We signed more documents the next day and took turns holding her and taking every last bit of her in. I don’t know how long we held her. In hindsight, it doesn’t matter because there wasn’t enough time in the world. We held Evelyn, together, told her for the millionth time we loved her, and handed her over to a nurse. To this day, I do not know how we both summoned the strength to do so.

One of the most amazing doctors we encountered on our journey at the hospital came to talk to us before we were discharged. He shared with us his experience with loss and talked to us about grieving a child. I believe in my heart that he was sent to us to bring us just a tiny bit of comfort before we had to leave the hospital and face the world, a world that doesn’t understand.

We walked out of the hospital with a box filled with information on grief and loss and keepsakes to help us remember our baby. The sad eyes followed us out of the hospital, the same way they followed us in. The sun was shining so brightly and I hated it. It felt like the world didn’t get the memo: Our baby died. You can stop feeling so cheery. I wasn’t pregnant anymore. We weren’t bringing a baby home. We drove home, silently crying and figuring out how to survive, minute by minute.
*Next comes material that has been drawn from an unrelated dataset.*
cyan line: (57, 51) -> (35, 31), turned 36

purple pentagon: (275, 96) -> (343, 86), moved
Evelyn was born on a snowy day in late April. She didn’t just disappear. She is loved so deeply and has been loved so deeply, since before we even knew she would be ours.
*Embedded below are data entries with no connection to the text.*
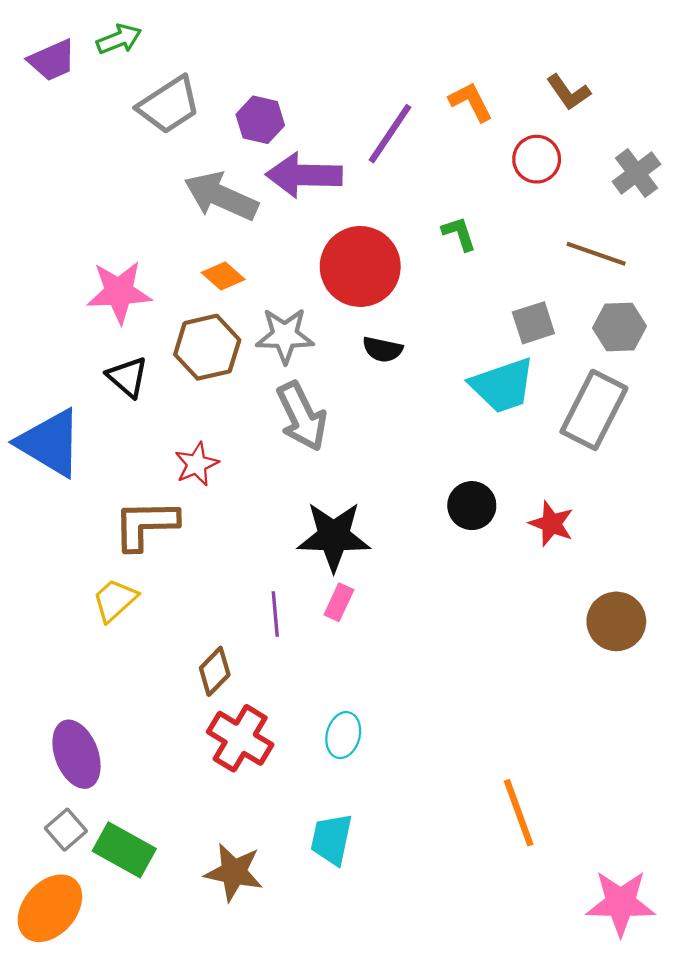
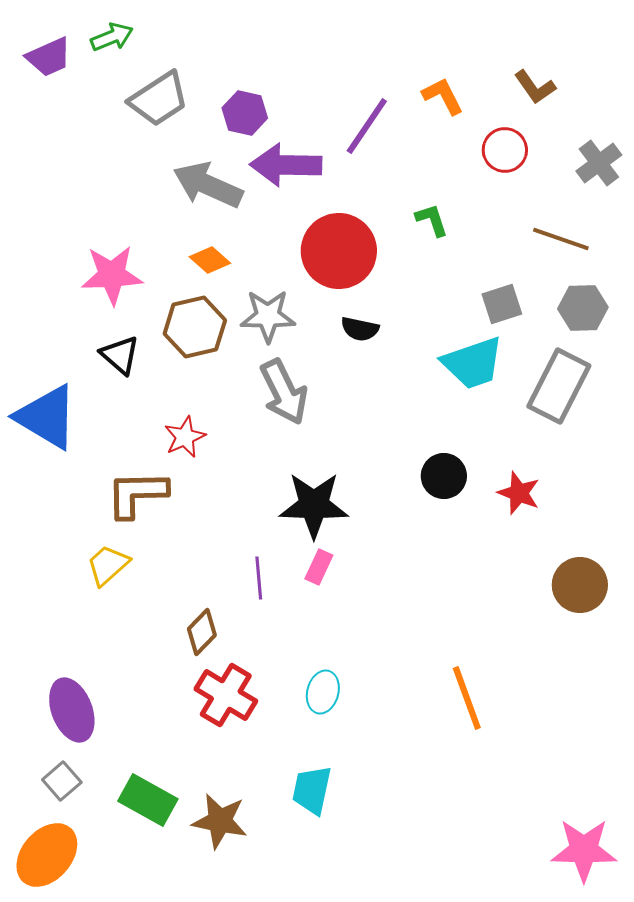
orange line: (519, 813) -> (467, 698), moved
green rectangle: (124, 850) -> (148, 800), moved

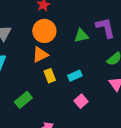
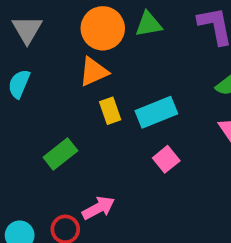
green triangle: (81, 36) -> (149, 24), moved
cyan rectangle: (75, 76) -> (156, 112), size x1.5

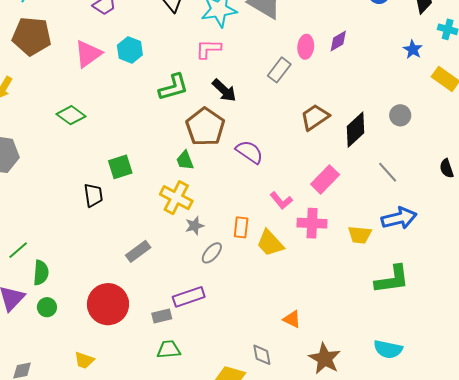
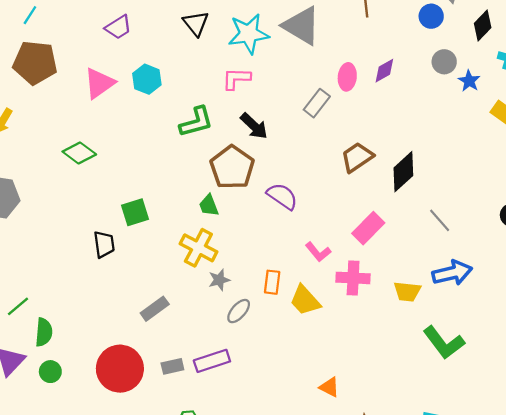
gray circle: (400, 115) -> (444, 62), moved
green L-shape: (392, 279) -> (444, 343), turned 60
gray rectangle: (162, 316) -> (172, 366), moved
Photo by Todd Trapani on Pexels.com

Thank you for showing up.

Thank you.

I’m assuming that you’re here because you are someone or love someone who has lived through a hard thing. Maybe your baby died. Maybe you’re living through infertility. Maybe both. If you are, I’m deeply sorry. I have lived through these things, and I’m here to talk about them.
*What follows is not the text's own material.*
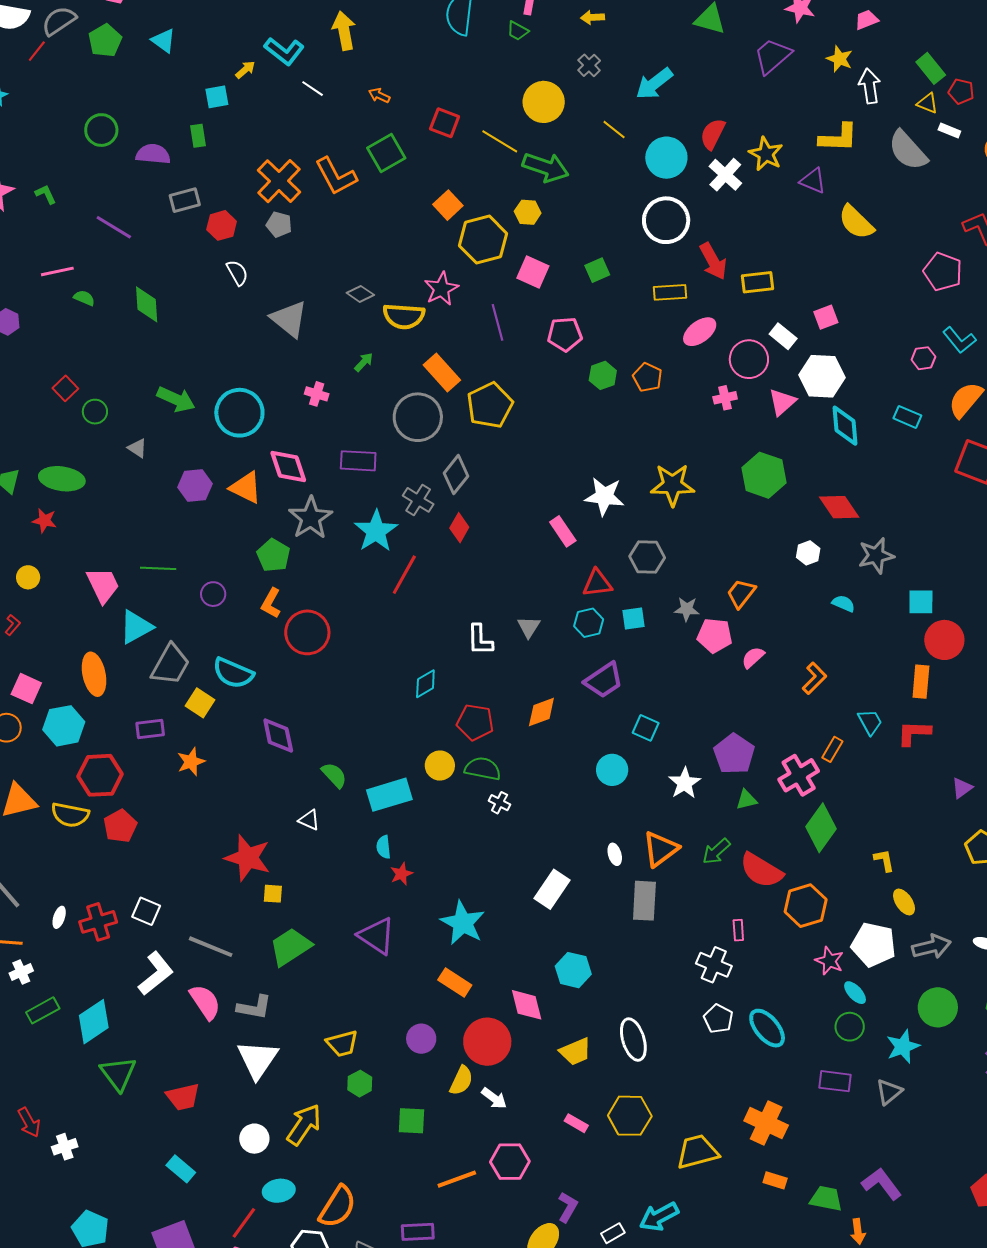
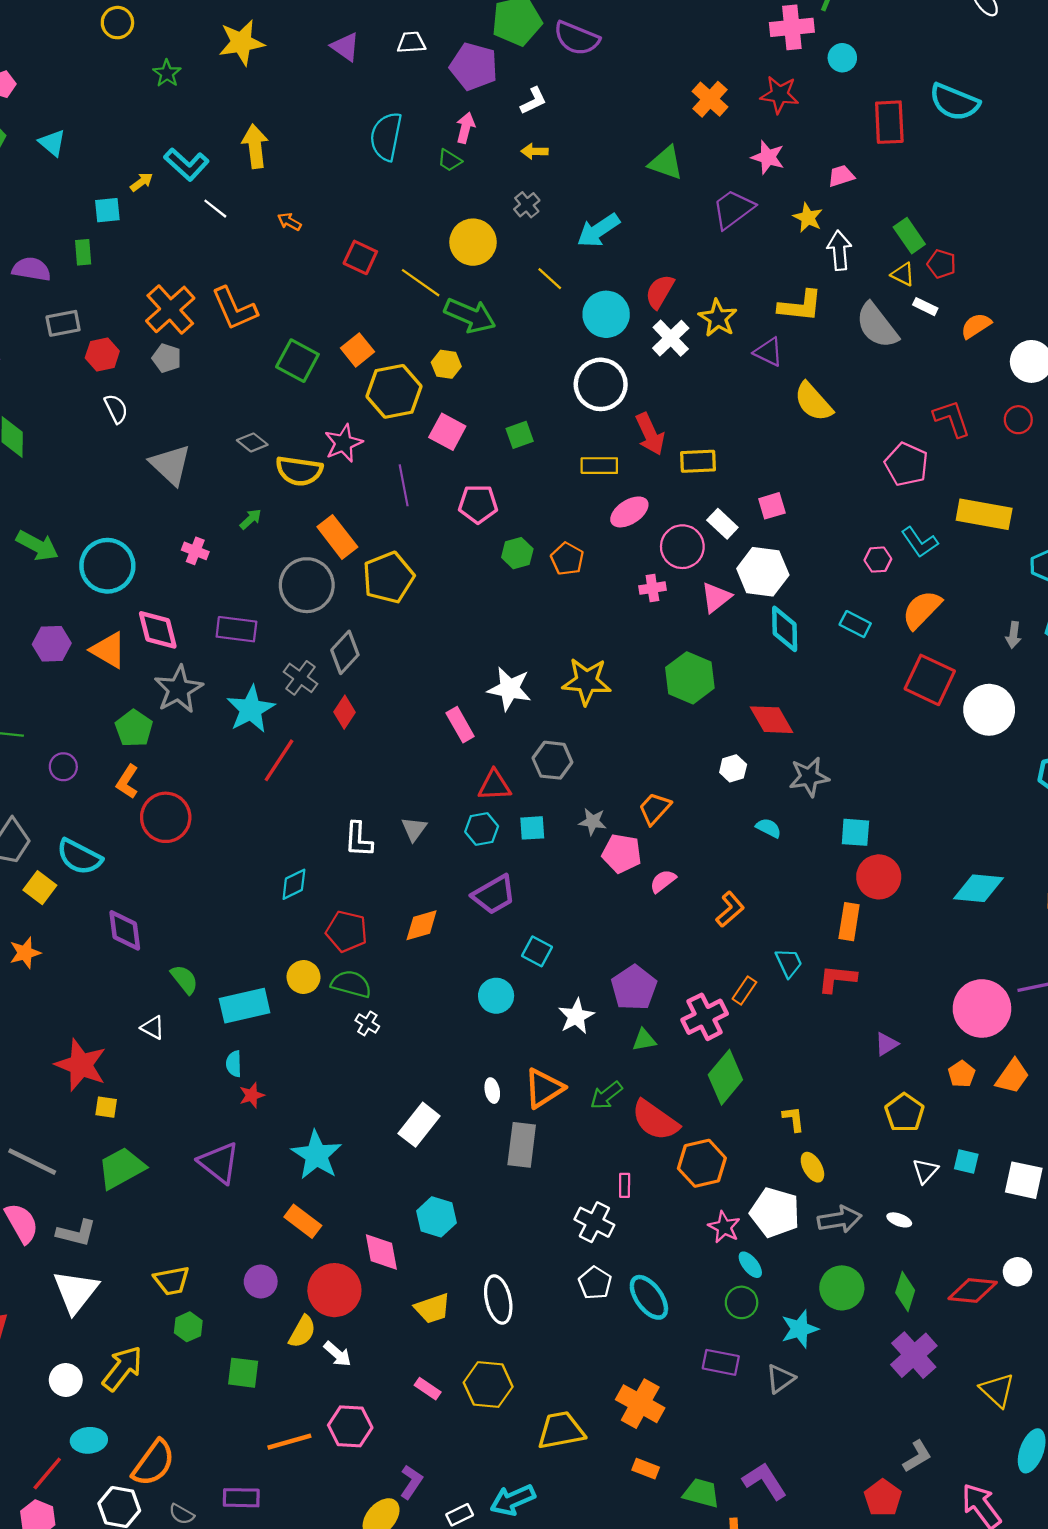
green square: (386, 153) -> (297, 361), moved, turned -36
When I was in the throes of infertility, I didn’t share about it. I watched others who would bravely share about the world of things like baseline scans, Clomid side effects, and the realities of injecting yourself with hormones. I experienced these things silently, with the support of my spouse and my close family and friends, but all behind closed doors. It’s not comfortable to throw around words like “timed intercourse” with acquaintances, let alone strangers on the internet. No one knew the physical and emotional pain I was living with every day.

When I took that first positive pregnancy test, I was in disbelief. I took 5 more over 5 days. All positive. Every step of the way, I was in disbelief, as if I was outside of myself watching it all happen. As I got further along, I started to believe it would stick, that I would have a healthy baby in September.

I felt lucky.

I thought infertility was the hardest thing I would ever go through. I thought I was different, I was special. The weeks passed. We found out we were having a girl. I loved our baby deeper and deeper. I checked the chart that shows you the probability of miscarriage every week and watched the number go down. We started to tell people we were pregnant. I made it to 20 weeks and breathed a sigh of relief.

A doctor told me one day later that my baby would die soon. The next day, she no longer had a heartbeat.

Her death has left a gaping hole in my life. It has shattered me beyond belief. I have wondered almost daily how I’m still functioning. I think about the person that I used to be and I hardly recognize her. I miss Evelyn in a way I can’t even accurately describe in words. The feeling just swallows me up. Yet, every day, I wake up. I get out of bed. I feed myself. I take care of my dogs. My spouse and I hold each other up. We exist. Some days are better than others, and we can never tell which type of day we’ll have. It’s all new and it’s all unfair. There are some things that help me feel just slightly better. Writing is one of them. I hope to share bits and pieces of my life, of loving Evelyn and losing her. I hope some things that I write may resonate with you or may bring you peace. One of my newest and greatest hopes is that I can contribute something to help just one person not feel so alone. Infertility and loss are isolating and terrifying.

So, again, if you’re here, thank you. Thank you for reading and learning. Thank you for showing up–for people you love and for yourself.